La sceneggiata dell’autosospensione

«Mi autosospendo immediatamente da presidente della Regione», ha annunciato Crocetta, aggiungendo che «prenderò la decisione finale nel giro di pochi giorni, dopo gli accertamenti». «Non sono legato alla poltrona», ha proseguito, cercando poi di accreditarsi da un lato come vittima di questa brutta vicenda e dall’altro come “salvatore della patria” siciliana. «Ribadisco la mia estraneità. Ma quanto sta accadendo è più grave di un attentato fisico. Non intendo mettere la Sicilia nella condizione di subire attacchi, non faccio pagare prezzi al popolo siciliano. Ma di questa vicenda sono solo una vittima», ha sostenuto Crocetta affidando, però, le sue parole all’agenzia di stampa Ansa e non, per esempio, all’assemblea regionale siciliana.

Lo sdegno del centrodestra per le parole di Crocetta

D’altra parte, la via del confronto politico e istituzionale sarebbe stata per il governatore auto-sospeso assai più impervia: avrebbe comportato un rischio concretissimo di doversi assumere davvero la responsabilità dei suoi silenzi. Lì, nelle sedi politiche e istituzionali appropriate, infatti, a Crocetta chiedono le dimissioni, non una sceneggiata che non ha reali effetti dal punto di vista formale e amministrativo. «Deve andarsene subito», ha detto il senatore di FI Maurizio Gasparri, parlando di «pochezza morale» di Crocetta, che «finge di non aver mai sentito pronunciare quelle parole dal suo medico personale e invece di dimettersi si auto-sospende da presidente». «Non vedo, non sento, non parlo.
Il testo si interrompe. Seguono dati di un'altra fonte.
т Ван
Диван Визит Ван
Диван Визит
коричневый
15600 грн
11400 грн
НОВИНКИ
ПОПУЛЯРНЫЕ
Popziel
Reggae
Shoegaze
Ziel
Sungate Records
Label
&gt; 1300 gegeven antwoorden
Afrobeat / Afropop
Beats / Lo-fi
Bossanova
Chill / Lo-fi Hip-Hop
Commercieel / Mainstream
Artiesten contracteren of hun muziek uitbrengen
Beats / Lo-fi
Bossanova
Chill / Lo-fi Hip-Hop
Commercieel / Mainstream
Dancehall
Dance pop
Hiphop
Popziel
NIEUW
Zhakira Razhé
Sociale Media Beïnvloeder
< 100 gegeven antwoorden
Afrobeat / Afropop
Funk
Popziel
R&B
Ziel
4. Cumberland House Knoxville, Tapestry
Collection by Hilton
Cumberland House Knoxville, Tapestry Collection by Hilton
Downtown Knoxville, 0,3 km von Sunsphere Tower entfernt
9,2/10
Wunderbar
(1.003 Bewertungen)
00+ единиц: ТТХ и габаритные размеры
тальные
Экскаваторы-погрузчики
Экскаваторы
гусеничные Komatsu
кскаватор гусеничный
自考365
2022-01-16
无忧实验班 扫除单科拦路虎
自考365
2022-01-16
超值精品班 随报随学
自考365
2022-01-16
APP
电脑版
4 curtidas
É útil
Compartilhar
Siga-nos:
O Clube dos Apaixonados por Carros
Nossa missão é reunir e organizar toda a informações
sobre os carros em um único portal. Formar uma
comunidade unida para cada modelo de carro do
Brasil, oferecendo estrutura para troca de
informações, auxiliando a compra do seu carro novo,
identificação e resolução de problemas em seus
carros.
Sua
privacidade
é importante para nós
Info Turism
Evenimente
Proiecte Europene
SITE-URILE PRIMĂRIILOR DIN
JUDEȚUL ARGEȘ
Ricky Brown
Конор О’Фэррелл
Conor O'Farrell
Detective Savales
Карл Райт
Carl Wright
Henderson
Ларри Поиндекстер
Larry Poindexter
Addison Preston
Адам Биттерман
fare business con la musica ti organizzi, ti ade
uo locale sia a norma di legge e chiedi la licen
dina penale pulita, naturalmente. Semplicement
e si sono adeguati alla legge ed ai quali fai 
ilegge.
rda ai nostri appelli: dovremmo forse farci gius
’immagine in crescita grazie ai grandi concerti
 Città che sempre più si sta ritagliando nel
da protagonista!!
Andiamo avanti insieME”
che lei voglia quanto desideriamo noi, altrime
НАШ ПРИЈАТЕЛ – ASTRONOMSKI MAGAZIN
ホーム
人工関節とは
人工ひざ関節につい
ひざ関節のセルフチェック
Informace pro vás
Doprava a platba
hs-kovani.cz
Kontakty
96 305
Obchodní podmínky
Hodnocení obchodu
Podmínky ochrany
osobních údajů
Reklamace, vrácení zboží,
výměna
E… non rispondo», ha poi sottolineato Fabio Rampelli, per il quale il comportamento di Crocetta è «ascrivibile a un solo codice: quello mafioso». «Per questo suo silenzio, dovrebbe dimettersi», ha aggiunto il capogruppo di FdI alla Camera, mentre secondo la presidente del partito, Giorgia Meloni, le intercettazioni di Crocetta provocano «schifo», tanto più che il governatore «ha sempre sostenuto di essere in prima linea nella lotta alla mafia, già dai tempi in cui faceva il sindaco».

Fratelli-coltelli nel Pd

E fra i primi a chiedere le dimissioni di Crocetta ci sono stati proprio i vertici del suo partito, cogliendo nella vicenda sia un ulteriore, smisurato danno d’immagine (da Marino alla storia dello sbiancamento anale dello stesso Crocetta è uno stillicidio di figuracce quotidiano) sia un’opportunità di spazzare via i non renziani dalla regione. Non a caso, fra le prime, più decise voci contro Crocetta si è registrata quella del sottosegretario all’Istruzione, Davide Faraone, che su Twitter ha messo nero su bianco che sono «inevitabili dimissioni Crocetta e nuove elezioni»: Faraone è il braccio destro di Renzi in Sicilia e oppositore della fazione interna anti-renziana che sta con Crocetta. Un segnale chiaro poi è arrivato dallo stesso Matteo Renzi che espresso solidarietà a Lucia Borsellino, mentre è stato il vicesegretario Lorenzo Guerini a parlare di responsabilità politica di Crocetta per una telefonata in cui tanto le parole quanto i silenzi «sono gravi, inaccettabili e provocano ribrezzo».

La convocazione dell’antimafia

Non è andata meglio in Regione, dove il capogruppo Pd Antonello Cracolici detto che «le notizie di stamane ci spingono a prendere atto che, a questo punto, andare avanti è praticamente impossibile. È il momento che, innanzitutto il presidente della Regione, valuti l’opportunità di chiudere la legislatura». Successivamente, ha convocato una riunione d’urgenza del gruppo, mentre Crocetta riceveva anche la convocazione della commissione regionale antimafia. «Al di là dell’evoluzione politica che questa brutta vicenda potrà assumere riteniamo che il presidente della Regione debba riferire in antimafia, su questa e su altre questioni», ha detto il presidente della commissione, Nello Musumeci.